0:09:34.7 BF: Yeah. Because an adaptogen basically works inside of a cell, so the cell is going to have to be able to access that adaptogen that you apply topically, and that's not necessarily easy to do, so you have to somehow have a base or a vehicle that will carry that adaptogen through the stratum corneum to the lower levels of the skin, and then you have to have some kind of delivery system to get that adaptogen into the cell. So they may work, you have to pound the adaptogen in, but they're certainly not... They don't have the same kind of vital nature that a vitamin does, for example. There's no adaptogens that are as important as vitamin C for the skin, or is vitamin E for the skin. So an adaptogen topically may... If you wanna throw everything at the skin, but the kitchen sink, that's the saying, then you might wanna use some adaptogens on top of the skin, but they're not gonna perform the same kind of benefits that say vitamin C will or retinoids will or even vitamin D or vitamin K. So if you want everything, adaptogens are great.
0:10:38.4 BF: But you can't really isolate adaptogens, you have to put a whole ginseng, you have to put an extractive ginseng or an extract of CBD on the skin.

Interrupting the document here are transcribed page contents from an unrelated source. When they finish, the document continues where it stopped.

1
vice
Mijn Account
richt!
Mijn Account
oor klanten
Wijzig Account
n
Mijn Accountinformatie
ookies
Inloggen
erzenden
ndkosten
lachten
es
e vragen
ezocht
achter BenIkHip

I don't know necessarily that it'll be beneficial to put a specific adaptogen from a plant, specific molecule on your skin to get the adaptogenic benefits, and if you did, those benefits wouldn't be anywhere near as important as a vitamin.
0:11:00.1 MS: To use CBD or ginseng as an example, there are skin care products that have those ingredients, are they adaptogenic?
0:11:09.8 BF: Theoretically, they would have adaptogenic benefits if you could get those molecules out of the ginseng, out of the extract into the vehicle, your cream or your lotion or whatever product you're using, and then have some kind of system for delivering those adaptogens into the lower levels of the skin where the cells are, the living cells are, because an adaptogen is only gonna be beneficial for living cells. If a cell is not alive, it's not gonna have any benefit from an adaptogen, so you gotta somehow get to those living cells in order to to get the benefits from it. It wouldn't hurt, but there's more important things probably for the skin than adaptogens.
0:11:42.9 MS: Yeah, and that makes sense. So generally speaking, whether it's topical or internal, what skin care benefits are we getting from adaptogens?
0:11:51.5 BF: Stress management. So for example, we know that there are certain ingredients that are important because they stress the skin, for example, alpha-hydroxy acids, those are important by virtue of the fact that they are stressing the skin. We often talk about exercising the skin, right? So exercising the skin is exfoliating the skin, kind of improving your skin cells' ability to flow off, to desquamate, but that can create a certain stress on the skin as well. So in conjunction with a stressful ingredient like a glycolic acid or a lactic acid or perhaps even a retinoid, which exerts its benefits, you wanna have that kind of stress using something like CBD or using something like ginseng can help protect the skin from the stress of these ingredients that you really want to stress the skin to sort of mitigate or soften the blow, if you will. So you can still get the benefits of the stressor without having too much stress.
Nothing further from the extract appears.